Re “Should You Pay for Your Child’s College Education?” (NBC News, April 3, 2016):

You make the point that it’s okay for parents to decide not to pay for their kids’ college when they don’t have the means. This is certainly true, but such parents are not addressed in the article. Your suggestion that parents make their financial support conditional on their children’s grades and have them take a gap year to workat most likely a minimum-wage jobis not financially useful for parents who truly don’t have the means to pay. Parents who really can’t pay could decide not to send their child to college at all, but nowhere does the article suggest that this is an option. The parents the article actually addresses are those who don’t want to pay but still expect their children to find a way to go to college.

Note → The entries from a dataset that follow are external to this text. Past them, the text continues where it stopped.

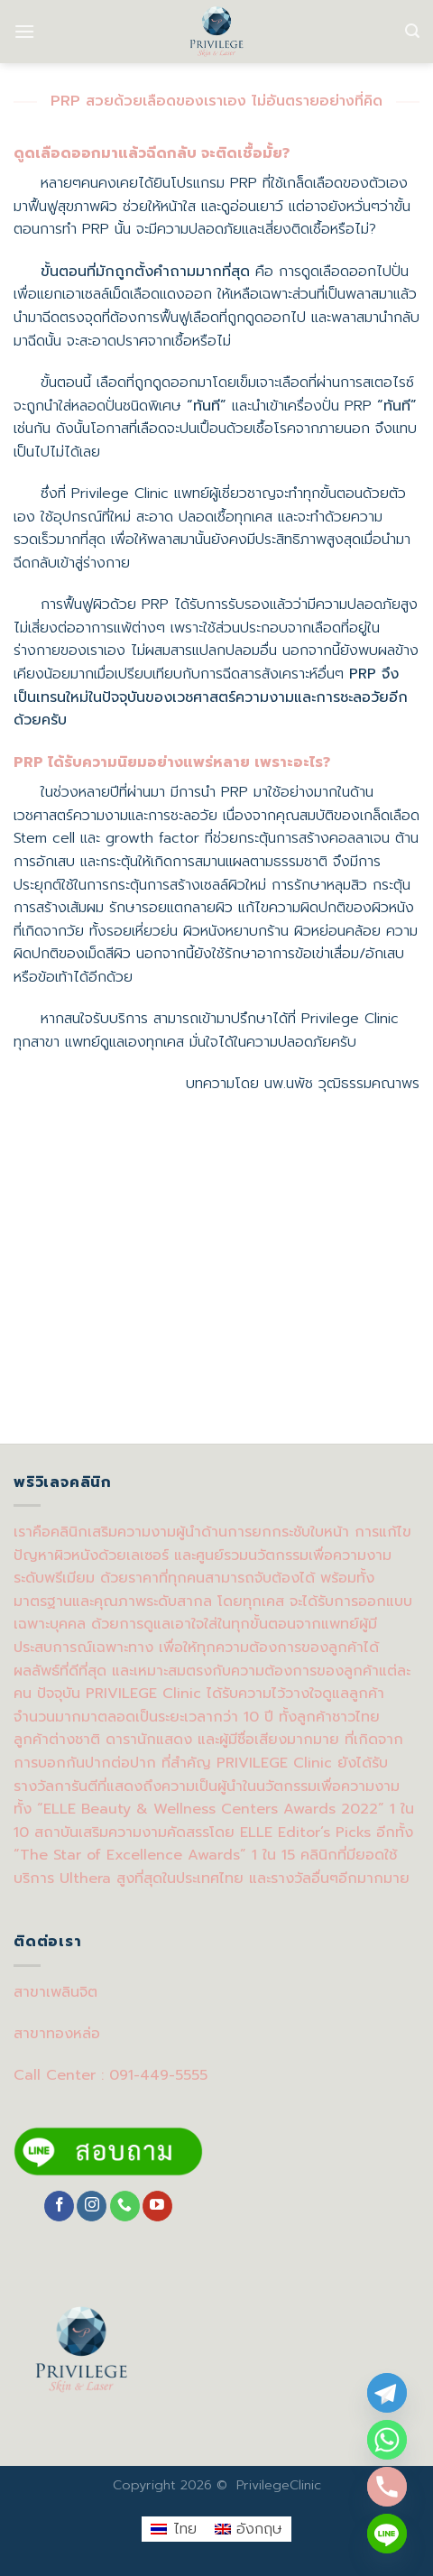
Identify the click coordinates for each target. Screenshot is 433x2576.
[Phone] (387, 2487)
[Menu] (24, 31)
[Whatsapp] (387, 2440)
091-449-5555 (158, 2075)
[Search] (412, 31)
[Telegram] (387, 2393)
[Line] (387, 2533)
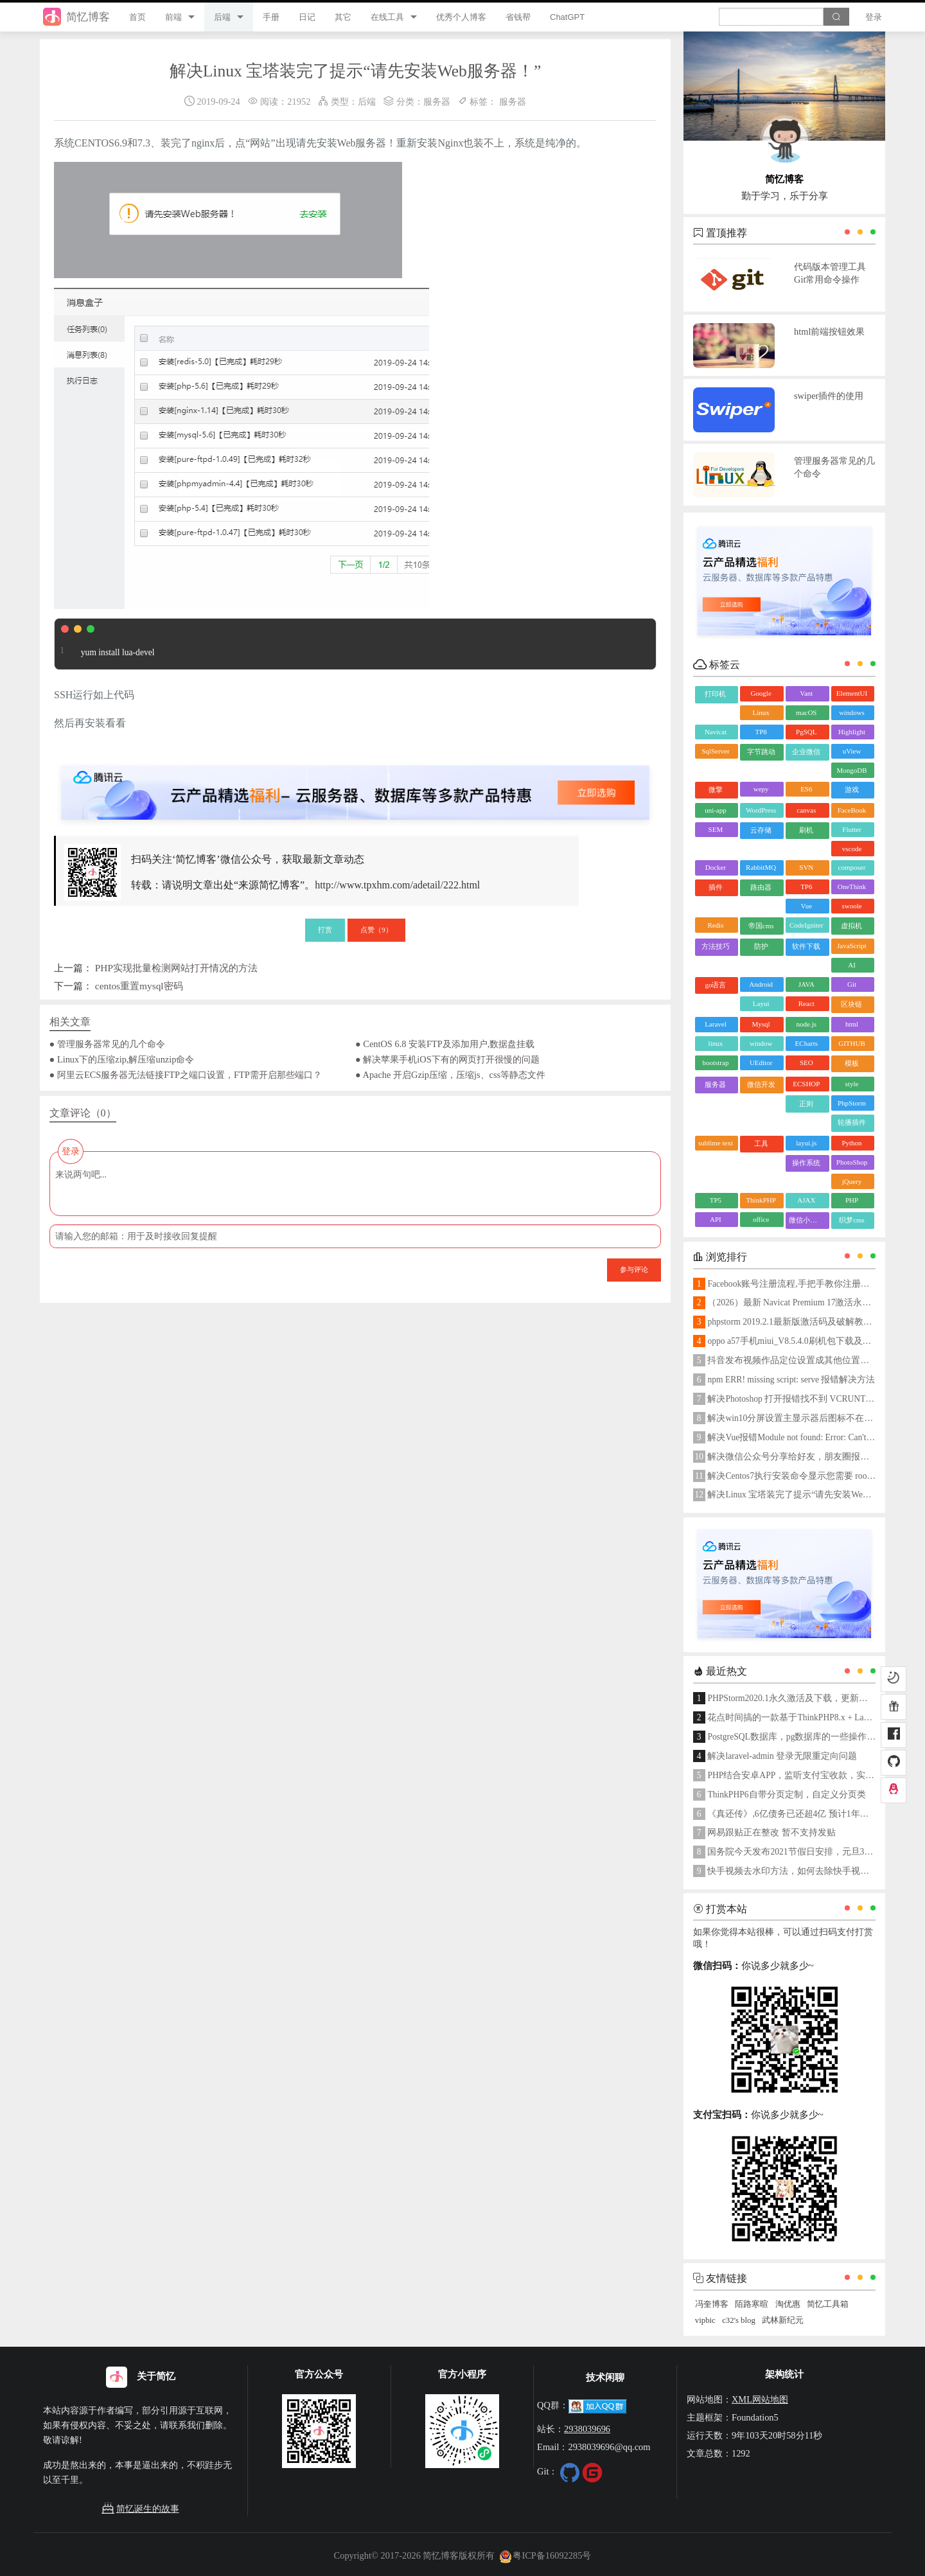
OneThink (852, 886)
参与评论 (634, 1269)
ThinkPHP (760, 1200)
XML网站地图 (760, 2399)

In case these parents feel a twinge of guilt about forcing their kids to take on massive debt to pay for college, the article soothes their concerns: “Not all high school seniors are academically or emotionally ready for college.” A year in the working world “gives them a sense of accountability,” says the article, so making your children work to pay for college is actually good for them. To judge from its title, the article is about the parents’ finances. However, a child’s emotional readiness has little to do with finances, except that it excuses parents’ unwillingness to pay.

Some parents have good reasons not to pay for college. Those addressed in the article do not. Parents who have the means to pay for college and expect their children to go to college should pay for their children’s college education.